La extensión de tu dominio es parte de tu estrategia, no un detalle técnico.

Elegir el nombre de tu dominio es importante. Pero elegir su extensión puede cambiar completamente la percepción de tu negocio.

No es lo mismo empresa.cl que empresa.com o empresa.org, aunque el nombre sea exactamente el mismo. La diferencia no es técnica, es estratégica. Y, sobre todo, es comunicacional.

Aquí entra el verdadero juego del posicionamiento. Porque cada extensión transmite algo distinto, incluso antes de que el usuario entre a tu sitio. Un .com sugiere un negocio con mirada global. Un .cl habla de cercanía y foco en Chile. Un .org conecta con causas o instituciones. Y un .net suele asociarse a tecnología o infraestructura.

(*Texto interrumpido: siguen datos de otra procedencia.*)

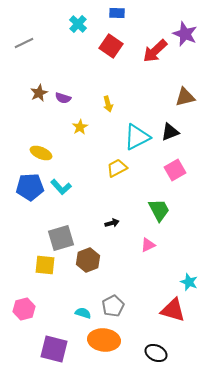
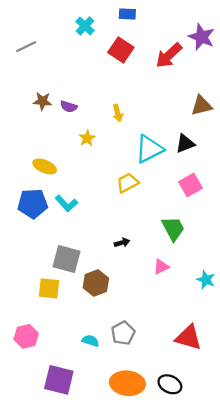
brown star: (39, 93) -> (42, 101), turned 30
gray square: (61, 238) -> (66, 259), turned 32
cyan star: (189, 282) -> (206, 280), moved
orange ellipse: (104, 340) -> (127, 383), moved

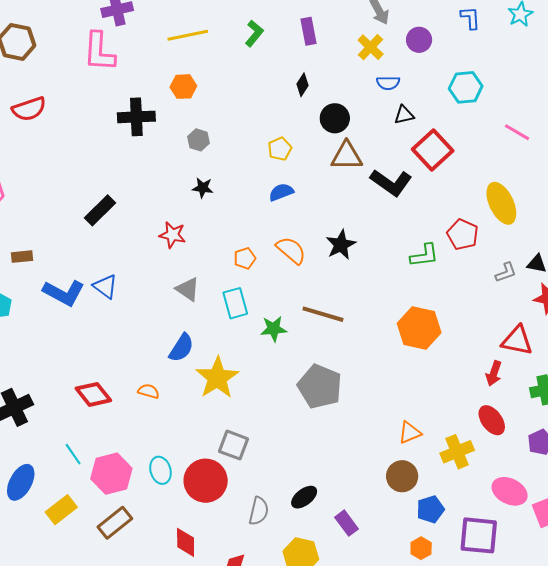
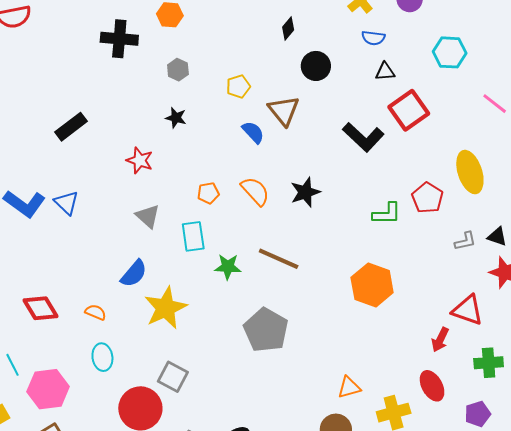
yellow pentagon: (280, 149) -> (238, 86), moved
brown triangle: (347, 156) -> (284, 111), moved, turned 44
blue semicircle: (281, 192) -> (253, 132), turned 60
cyan ellipse: (160, 470) -> (102, 357), moved

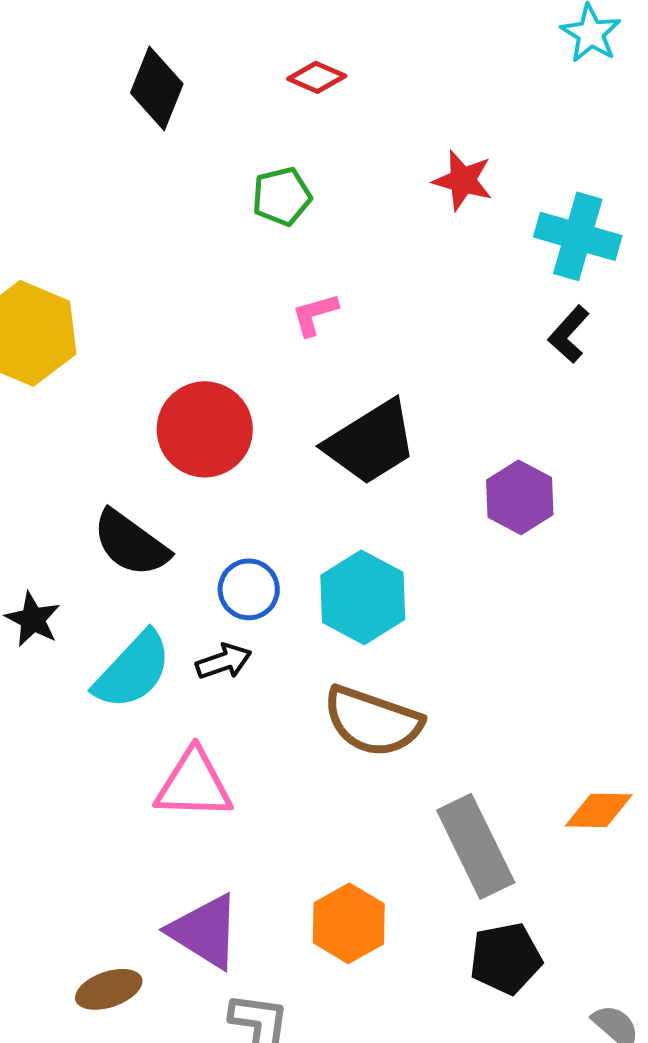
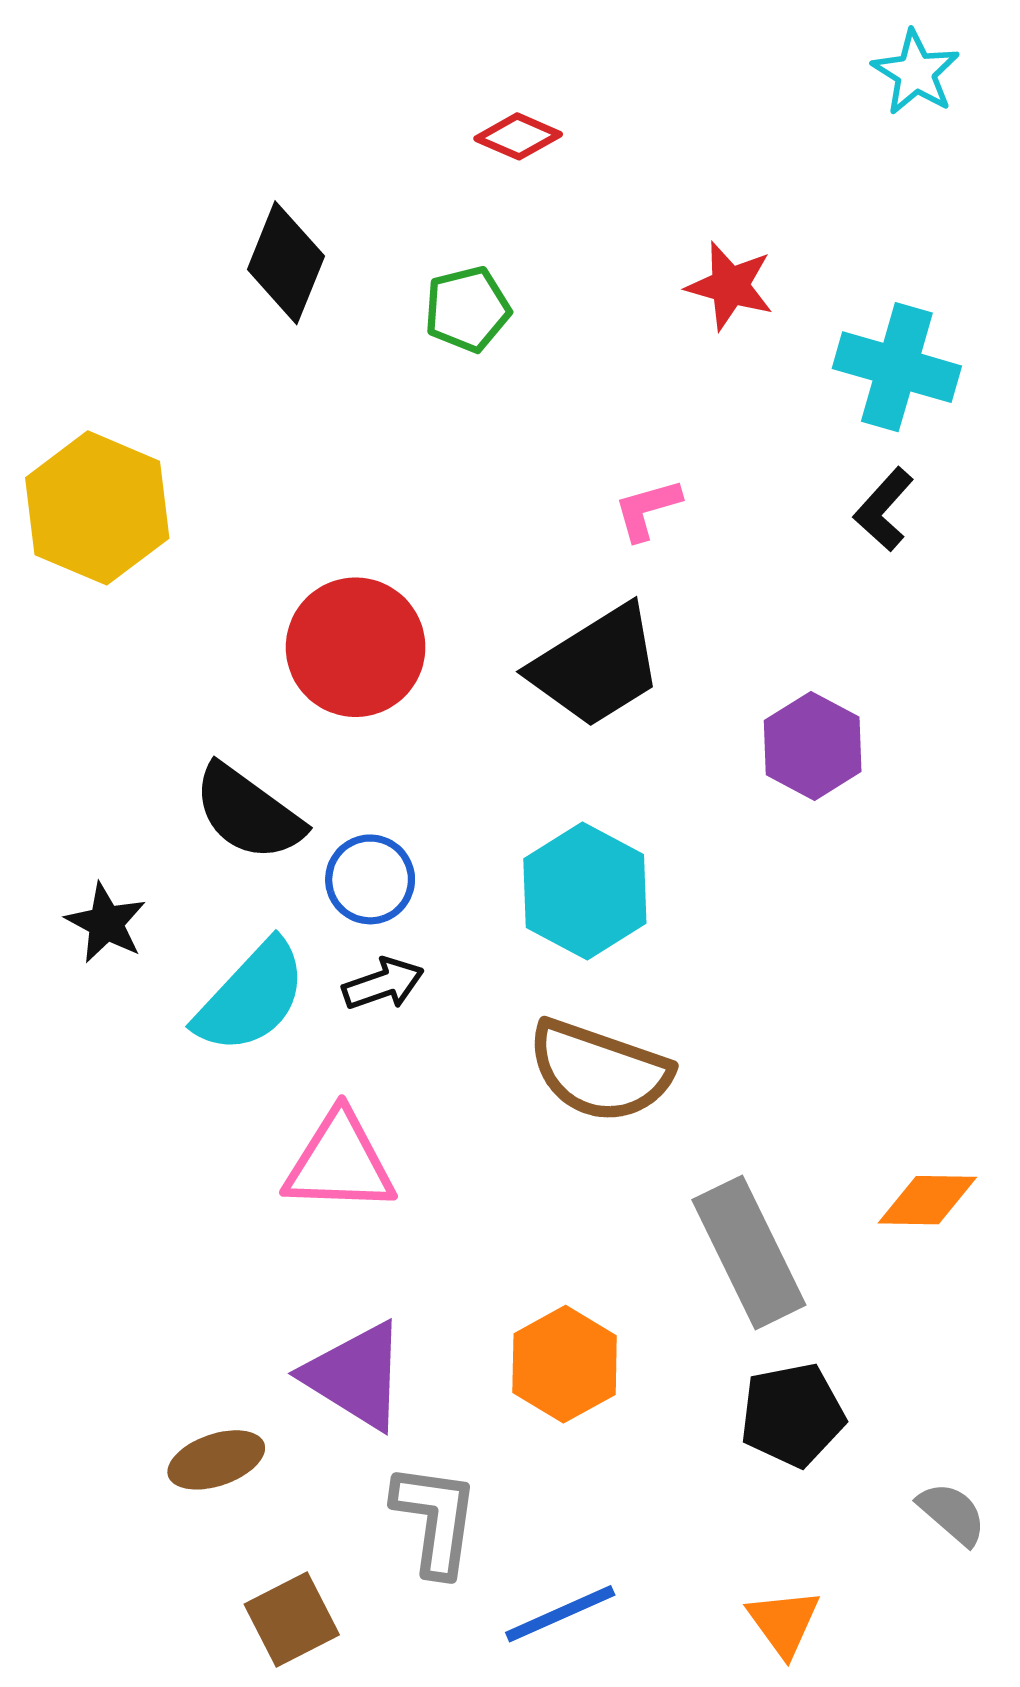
black diamond: (157, 88) -> (286, 263), moved
pink L-shape: (315, 314) -> (647, 509), moved
blue circle: (249, 589) -> (370, 879), moved

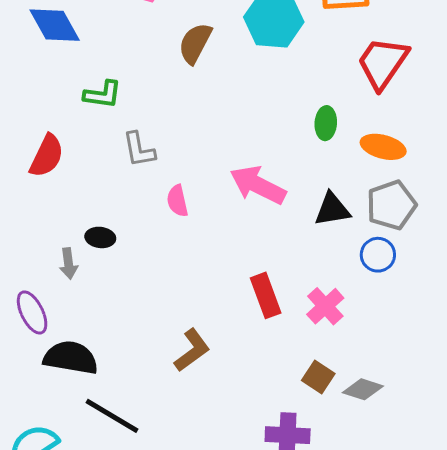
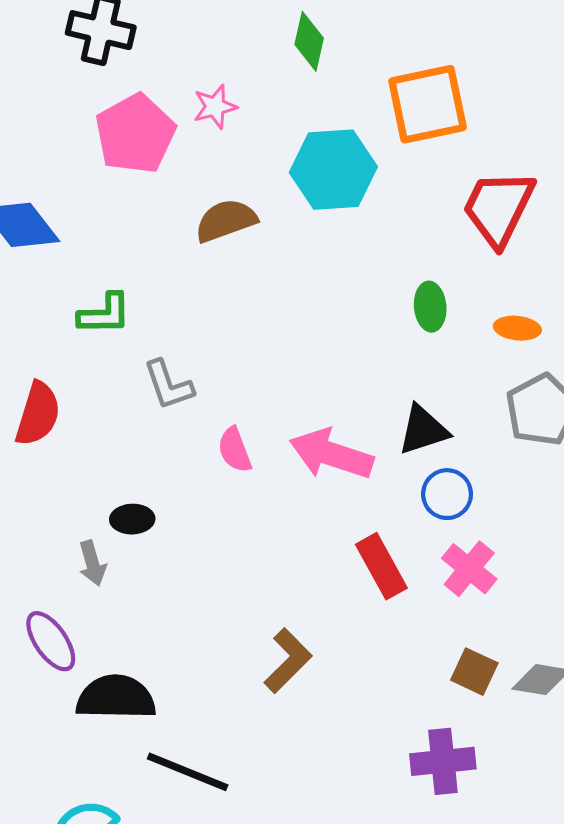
brown semicircle: (195, 43) -> (226, 221), turned 51
orange ellipse: (383, 147) -> (517, 328), size x0.7
pink arrow: (258, 185) -> (331, 454), moved
black triangle: (332, 209) -> (423, 430), moved
blue circle: (378, 255) -> (447, 494), moved

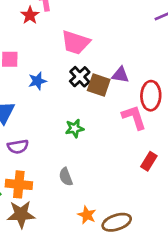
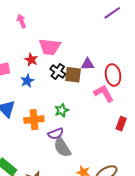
red star: (30, 15) -> (31, 60), moved
purple semicircle: (18, 147) -> (56, 134), moved
gray semicircle: (66, 177) -> (62, 147), size x1.5
orange cross: (19, 184) -> (34, 120), moved

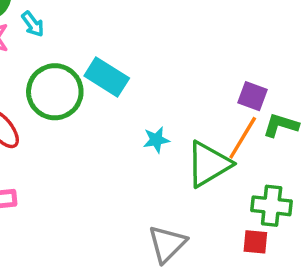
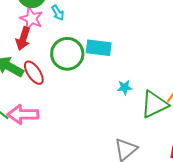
cyan rectangle: (107, 77) -> (99, 48), turned -30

Tu dominio también habla por ti, incluso cuando tú no estás presente.

El problema es que muchos emprendedores cometen un error bastante común: eligen cualquier extensión simplemente porque era la única disponible. Y esa decisión, que parece práctica, termina generando efectos concretos. Confusión en los clientes, pérdida de tráfico y, en algunos casos, una menor percepción de credibilidad.

Aquí hay un insight clave. Si tu mercado principal es Chile, el .cl no es solo una opción, es una ventaja estratégica. Pero si estás pensando en escalar o proyectarte fuera, el .com se vuelve prácticamente obligatorio. En el mejor de los casos, deberías asegurar ambos.

Y hay un detalle técnico que impacta más de lo que parece. La mayoría de las personas escribe “.com” por defecto. Así de automático. Si no tienes ese dominio, puedes estar perdiendo visitas todos los días sin darte cuenta.

Por eso, la extensión de tu dominio no es un detalle técnico. Es una decisión estratégica que influye directamente en cómo te perciben, cómo te encuentran y cómo creces.

La pregunta es simple, pero potente: ¿qué dice tu dominio sobre tu negocio… sin que tengas que explicarlo?